**TASK TO CARRY OUT**
The answer should consist of each line from the data below that includes "компетенциям".

**DATASET RECORDS**
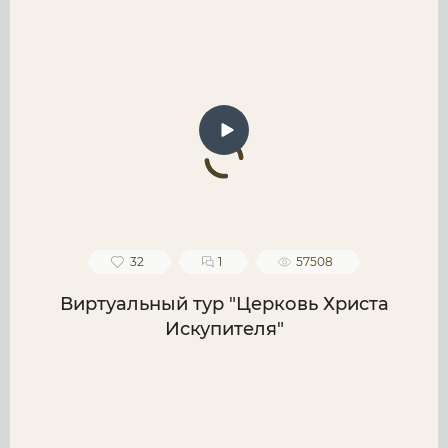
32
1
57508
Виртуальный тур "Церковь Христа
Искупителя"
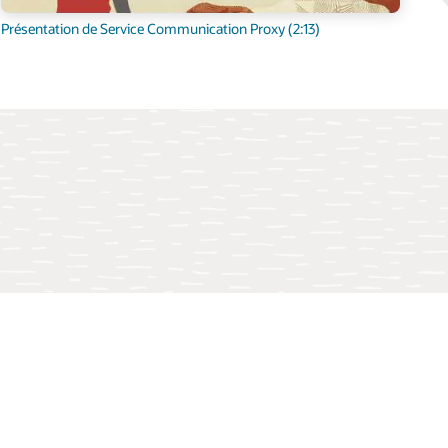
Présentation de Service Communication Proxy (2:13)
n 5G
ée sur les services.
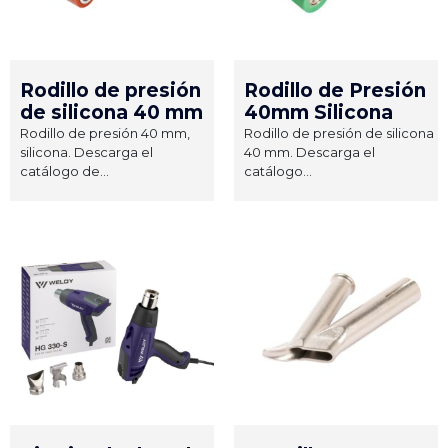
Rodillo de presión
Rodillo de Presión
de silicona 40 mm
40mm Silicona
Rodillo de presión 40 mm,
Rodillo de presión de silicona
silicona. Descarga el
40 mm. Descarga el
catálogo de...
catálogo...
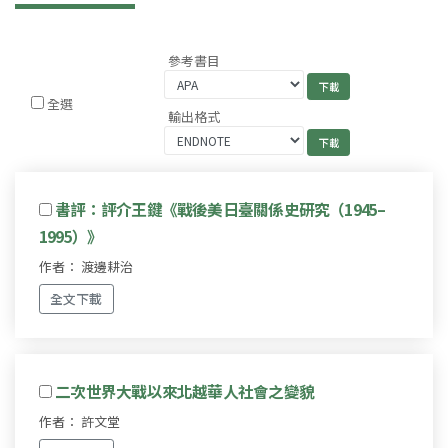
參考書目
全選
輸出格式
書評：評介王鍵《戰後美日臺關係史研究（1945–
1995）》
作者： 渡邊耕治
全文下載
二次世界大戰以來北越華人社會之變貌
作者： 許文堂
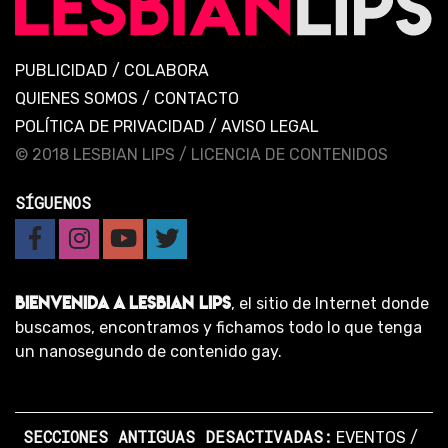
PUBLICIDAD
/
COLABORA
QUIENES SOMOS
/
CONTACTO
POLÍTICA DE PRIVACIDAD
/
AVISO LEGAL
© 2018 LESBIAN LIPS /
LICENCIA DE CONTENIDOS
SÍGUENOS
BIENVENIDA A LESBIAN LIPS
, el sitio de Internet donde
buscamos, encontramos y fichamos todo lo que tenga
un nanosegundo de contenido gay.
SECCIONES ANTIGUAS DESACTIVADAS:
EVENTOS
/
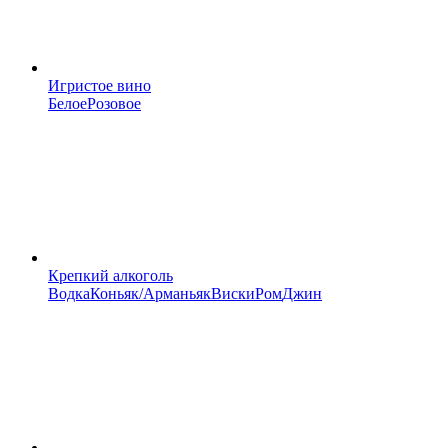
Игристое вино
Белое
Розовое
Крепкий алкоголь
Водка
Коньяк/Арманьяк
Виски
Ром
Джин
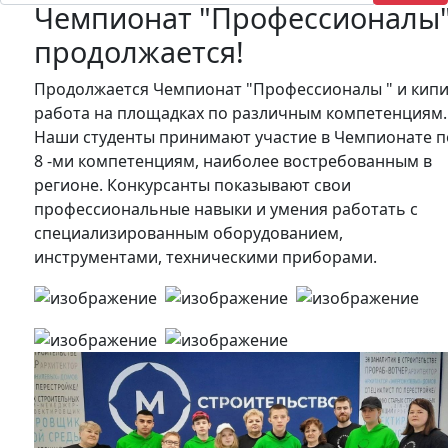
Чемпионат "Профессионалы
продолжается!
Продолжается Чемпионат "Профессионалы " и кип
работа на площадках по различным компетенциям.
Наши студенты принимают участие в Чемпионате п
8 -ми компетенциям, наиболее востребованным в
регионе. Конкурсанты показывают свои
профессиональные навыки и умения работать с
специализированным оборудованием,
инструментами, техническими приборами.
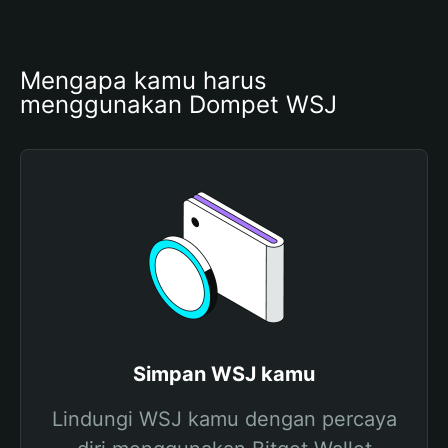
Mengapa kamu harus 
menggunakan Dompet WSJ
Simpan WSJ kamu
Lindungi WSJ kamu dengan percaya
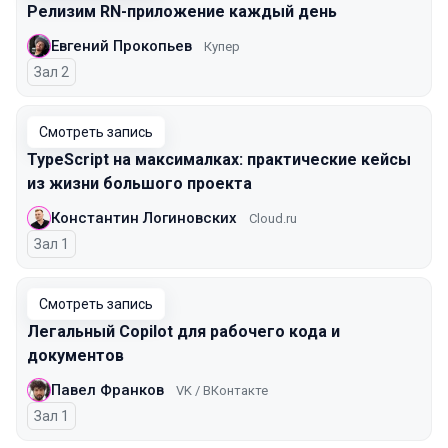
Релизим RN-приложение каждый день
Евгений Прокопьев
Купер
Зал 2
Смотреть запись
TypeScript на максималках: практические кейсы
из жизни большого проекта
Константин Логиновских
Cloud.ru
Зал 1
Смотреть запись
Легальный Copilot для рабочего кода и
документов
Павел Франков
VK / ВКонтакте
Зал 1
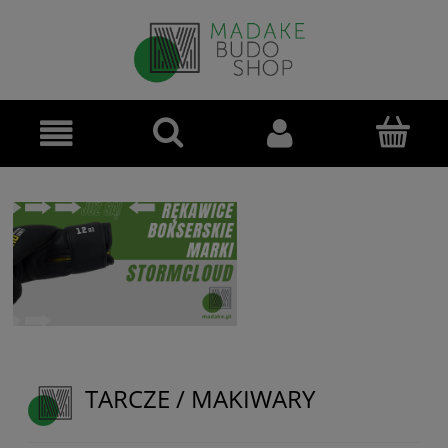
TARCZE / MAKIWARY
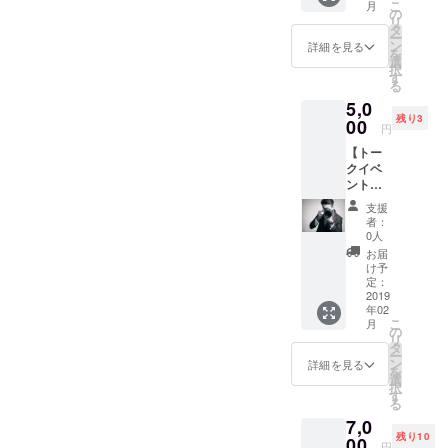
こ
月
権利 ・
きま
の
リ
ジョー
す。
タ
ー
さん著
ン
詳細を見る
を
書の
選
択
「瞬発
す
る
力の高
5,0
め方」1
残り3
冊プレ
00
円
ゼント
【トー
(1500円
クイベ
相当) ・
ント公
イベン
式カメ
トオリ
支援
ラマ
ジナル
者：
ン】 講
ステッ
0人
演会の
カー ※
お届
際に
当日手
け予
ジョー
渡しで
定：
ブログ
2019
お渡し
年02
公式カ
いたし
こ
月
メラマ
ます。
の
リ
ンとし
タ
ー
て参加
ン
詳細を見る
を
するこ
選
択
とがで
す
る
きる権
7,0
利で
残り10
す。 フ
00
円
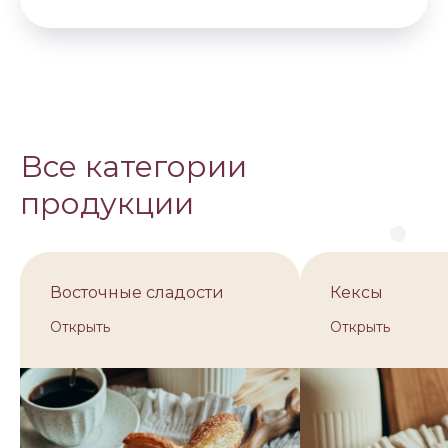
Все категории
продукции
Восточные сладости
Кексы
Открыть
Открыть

==

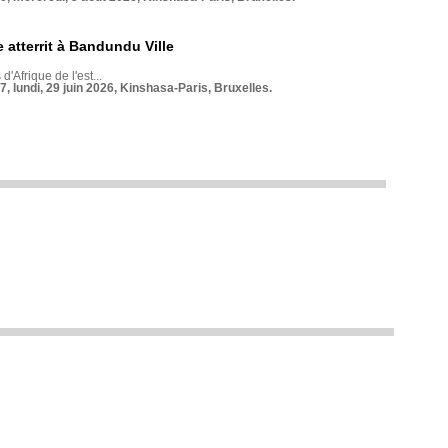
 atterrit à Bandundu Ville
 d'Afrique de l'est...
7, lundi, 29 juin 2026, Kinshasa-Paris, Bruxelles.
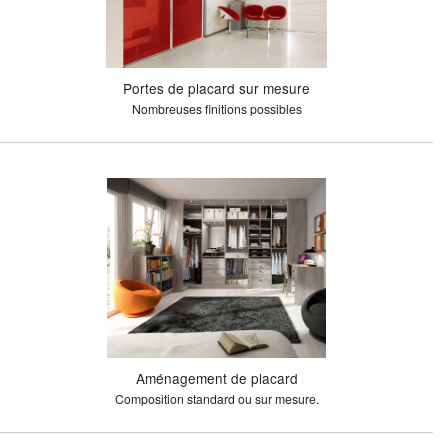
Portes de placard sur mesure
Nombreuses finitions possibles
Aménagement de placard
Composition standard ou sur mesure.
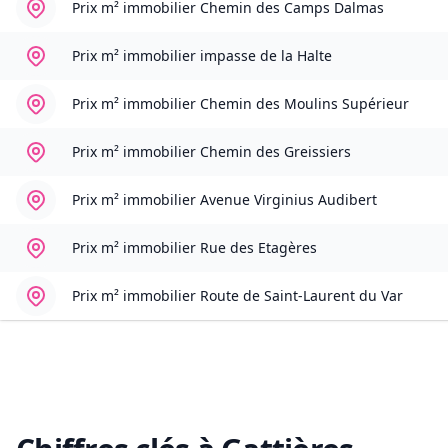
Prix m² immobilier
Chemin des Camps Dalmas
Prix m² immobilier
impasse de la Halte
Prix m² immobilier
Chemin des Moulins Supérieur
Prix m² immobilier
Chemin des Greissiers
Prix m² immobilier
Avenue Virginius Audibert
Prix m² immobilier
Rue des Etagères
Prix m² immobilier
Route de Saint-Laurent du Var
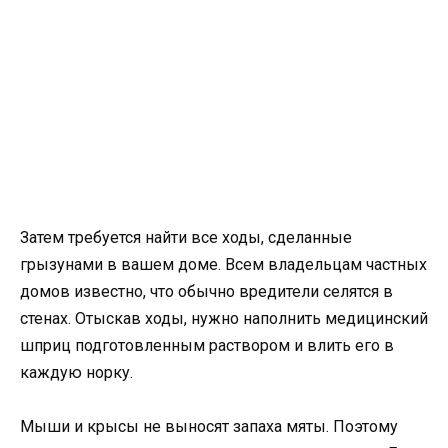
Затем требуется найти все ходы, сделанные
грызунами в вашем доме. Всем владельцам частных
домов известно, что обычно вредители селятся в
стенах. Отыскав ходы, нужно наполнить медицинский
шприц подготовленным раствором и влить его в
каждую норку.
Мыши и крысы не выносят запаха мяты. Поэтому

**THE COMPLETED TASK**
работа на площадках по различным компетенциям.
8 -ми компетенциям, наиболее востребованным в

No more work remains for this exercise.